Weathering the Storm: ASML (ASML)
Again, it’s difficult to state that tech specialist ASML (NASDAQ:ASML) – which focuses on lithography for the printing of intricate designs on silicon wafers – is overlooked. However, ASML stock suffered badly from last week’s tech sector rout. Investors have continued to express concerns about the equity as recession fears spike.
Still, for those interested in overlooked stocks, ASML could present a tempting opportunity. Currently, shares trade hands at 11.58X sales. That’s not discounted by any means relative to the underlying industry. However, in the past year, the metric landed at 11.46X, meaning the current premium isn’t all that elevated.
What’s more, during the second quarter, the market accepted a multiple of 14.41X. It’s conceivable that when bullish circumstances return, ASML stock could rise to its former valuation. Also, keep in mind that in a year-and-a-half from now, analysts project sales to hit $40.45 billion. That’s up from the $29.4 billion posted in 2023.
Assuming a shares outstanding count of 393.2 million, ASML is currently trading at 10.8X projected sales. Therefore, it’s one of the contextually undervalued stocks to keep on your watchlist.
Emerging Gem: GigaCloud Technology (GCT)
A higher risk but higher-reward idea among undervalued stocks, GigaCloud Technology (NASDAQ:GCT) falls under the infrastructure software industry. It provides end-to-end business-to-business e-commerce solutions for large parcel merchandise in the U.S. and internationally. It got beaten down heavily in the tech sector rout and continues to attract pessimism. For contrarians, though, GCT stock could be intriguing.
Presently, shares trade hands at 1.27X sales. At first glance, that seems like a hot premium due to the prior year’s average metric, which lands at 1.01X. However, keep in mind that in Q4 of last year, the metric stood at 1.28X. And in Q1 of this year, the multiple jumped to 1.55X. Therefore, with the right catalysts, GCT stock could rise to its former valuation.

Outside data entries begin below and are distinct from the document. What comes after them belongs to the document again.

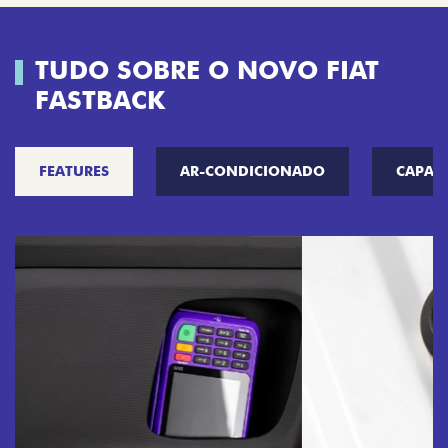
TUDO SOBRE O NOVO FIAT
FASTBACK
FEATURES
AR-CONDICIONADO
CAPAC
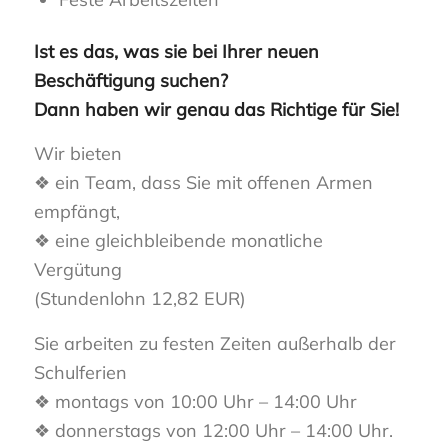
Ist es das, was sie bei Ihrer neuen
Beschäftigung suchen?
Dann haben wir genau das Richtige für Sie!
Wir bieten
❖ ein Team, dass Sie mit offenen Armen
empfängt,
❖ eine gleichbleibende monatliche
Vergütung
(Stundenlohn 12,82 EUR)
Sie arbeiten zu festen Zeiten außerhalb der
Schulferien
❖ montags von 10:00 Uhr – 14:00 Uhr
❖ donnerstags von 12:00 Uhr – 14:00 Uhr.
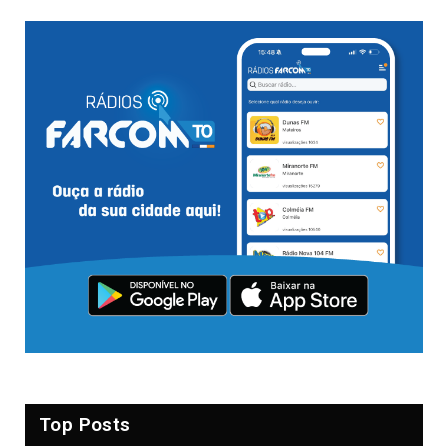
Top Posts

What’s most intriguing about GigaCloud is the analysts’ forward projection. By the end of fiscal 2024, sales could hit $1.08 billion. That’s up 52.8% from the prior year. Assuming a shares outstanding count of 32.91 million, GCT is trading at 0.78X forward revenue. That’s getting very close to a buy-in argument considering that in Q3 of last year, the sales multiple sat at 0.68X.
A Diamond in the Rough: TotalEnergies (TTE)
One of the biggest integrated energy companies in the world, TotalEnergies (NYSE:TTE) might not get the same attention as some other stalwarts like Chevron (NYSE:CVX) or Exxon Mobil (NYSE:XOM). However, TTE definitely deserves attention as one of the undervalued stocks. At the moment, shares trade hands at 0.75X trailing-year sales.
This compares favorably to the integrated oil and gas industry, which runs an average multiple of 1.13X. Further, in the prior year, TTE’s price-to-sales ratio was 0.74X. Therefore, the market has been consistent with the pricing. In Q1 of this year, the metric stood at 0.77X.
However, analysts believe that by the end of fiscal 2024, sales could rise modestly to $242.9 billion, up 2.4%. Still, given the geopolitical backdrop, it’s not inconceivable that sales may rise to $291.4 billion, the high-side estimate. Assuming a shares outstanding count of 2.3 billion, the sales multiple would drop to 52.5X.
Notably, this stat would put it even lower than Q2 2023’s average multiple of 0.57X. TotalEnergies could be one of the undervalued stocks to buy.